Non-alcohol Fatty Liver Disease ( NAFLD )
Non-alcohol Fatty Liver Disease refers to a wider range of conditions caused by the increased accumulation of fat, especially triglycerides, in the liver cells. A healthy liver should contain little or no fat.
Although the early form of the disease, also known as simple fatty liver or steatosis, isn’t harmful to the liver, it still can be a serious condition. If the fat builds up and gets worse, it can cause inflammation in the liver called non-alcoholic steatohepatitis – NASH. NASH can lead to fibrosis, eventually cirrhosis.
NAFLD is associated with obesity and insulin resistance, it is now represents the most common cause of chronic liver disease in the world.
Date: March 2012
Patient: Male, age 54 yrs old
Clinical history: On 10/03/2012, the patient had an Ultrasound examination, which revealed he had Non-alchohol-Fatty Liver Disease (stage 1 - stage 2). He started our TCM remedy therapy, three month later. On 30/06/2012 his Ultrasound Scan showed the liver is normal, no NAFLD was detected. The patient is well today, maintaining a more healthy life-style.
Date: July 2012
Patient: A boy, 14 yrs old
Clinical history: The patient was hospitalised due to proteinuria and hematuria in Dec. 2011. Renal biopsy, light microscopy revealed: 1) the present of neutrophils within few of glomerular capillaries; 2) moderate to severe proliferation of mesangium and mesangial matrix; 3) focal mesangial interposition; 4) focal proliferation of few glomerular endothelial cell; mild proliferation of interstitial fibrous connective tissue; 5) mild tubular atrophy; 6) Albumin and red blood cell casts; 7) a thickening of a few renal arteries. Immunofluorescence microscopy marked the presence of granular deposits of IgM (+), IgA(+), C3 (2+), Fibrinogen (+) along the glomerular capillaries wall, linear deposits of IgG (+) along the glomerular capillaries wall. Pathological diagnosis: Mesangial proliferative glomerulonephritis accompanied with segmental glomerular endothelial cell proliferation. Not excluding the possibility of membranoproliferative glomerulonephritis.
In the hospital, the patient was treated with Mycophenolate mofetil and steroids. At the end of six months of treatment, his proteinuria (2+) and hematuria (3+) persisted. His laboratory tests showed :
ALT 94 IU/L (9 - 50 IU/L)
AST 65 IU/L (15 - 40 IU/L)
TP 77.8 g/L (65 - 85 g/L)
Albumin 51.0 g/L (40 - 55 g/L)
Triglyceride 2.4 mmol/L (0.28 - 1.8 mmol/L )
Total bilirubin 2.7 umol/L (3.4 - 30 umol/L)
Indirect bilirubin 5.5 umol/L (6.8 - 12 umol/L)
GGT 215 IU/L (10 - 60 IU/L)
Blood sugar 7.9 mmol/L (3.9 - 5.8 mmol/L)
The Ultrasound examination revealed a larger and "brilliant liver", his gallbladder and pancreas were normal. The diagnosed was given as Non-alcoholic Steatohepatitis.

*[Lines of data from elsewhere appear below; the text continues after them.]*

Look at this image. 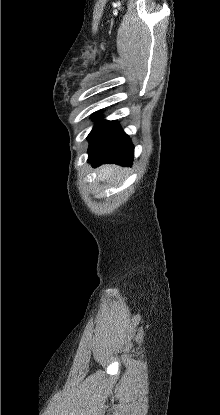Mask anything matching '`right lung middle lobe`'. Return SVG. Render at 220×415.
I'll return each instance as SVG.
<instances>
[{
	"instance_id": "obj_1",
	"label": "right lung middle lobe",
	"mask_w": 220,
	"mask_h": 415,
	"mask_svg": "<svg viewBox=\"0 0 220 415\" xmlns=\"http://www.w3.org/2000/svg\"><path fill=\"white\" fill-rule=\"evenodd\" d=\"M92 117L99 118L100 113L95 112L92 115ZM108 123H109V121L102 120L94 126V128L92 129V131L88 135V140H89V144H90L89 145V150H91L92 147L97 143L98 139L100 138L101 134L103 133V131L106 128V126L108 125Z\"/></svg>"
}]
</instances>
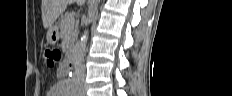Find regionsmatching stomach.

When the patient came to our clinic in July 2012, he was severely fatigued, had nausea with vomiting and hypochondrial pain. Two month after taking our remedy therapy, his haematuria became negative, proteinuria decreased from 2+ to +. His laboratory test showed that his ALT decreased to 62 IU/L, GGT decreased to 94 IU/L, blood sugar decreased to 7.0 mmol/L. He was able to go to school again. Six months after our remedial therapy, his proteinuria became negative, his laboratory tests showed his ALT decreased to 61 IU/L, AST decreased to 51 IU/L, GGT to 70 IU/L, Triglyceride to 1.81 mmol/L within the normal range, blood sugar to 5.3 mmol/L within the normal range.
Currently, this patient lives a normal life and goes to school every day. He is continuing with our remedial treatment. Although we require that all processed food and soda drink be excluded from his daily diet, sometime it proves not so easy with the teenagers.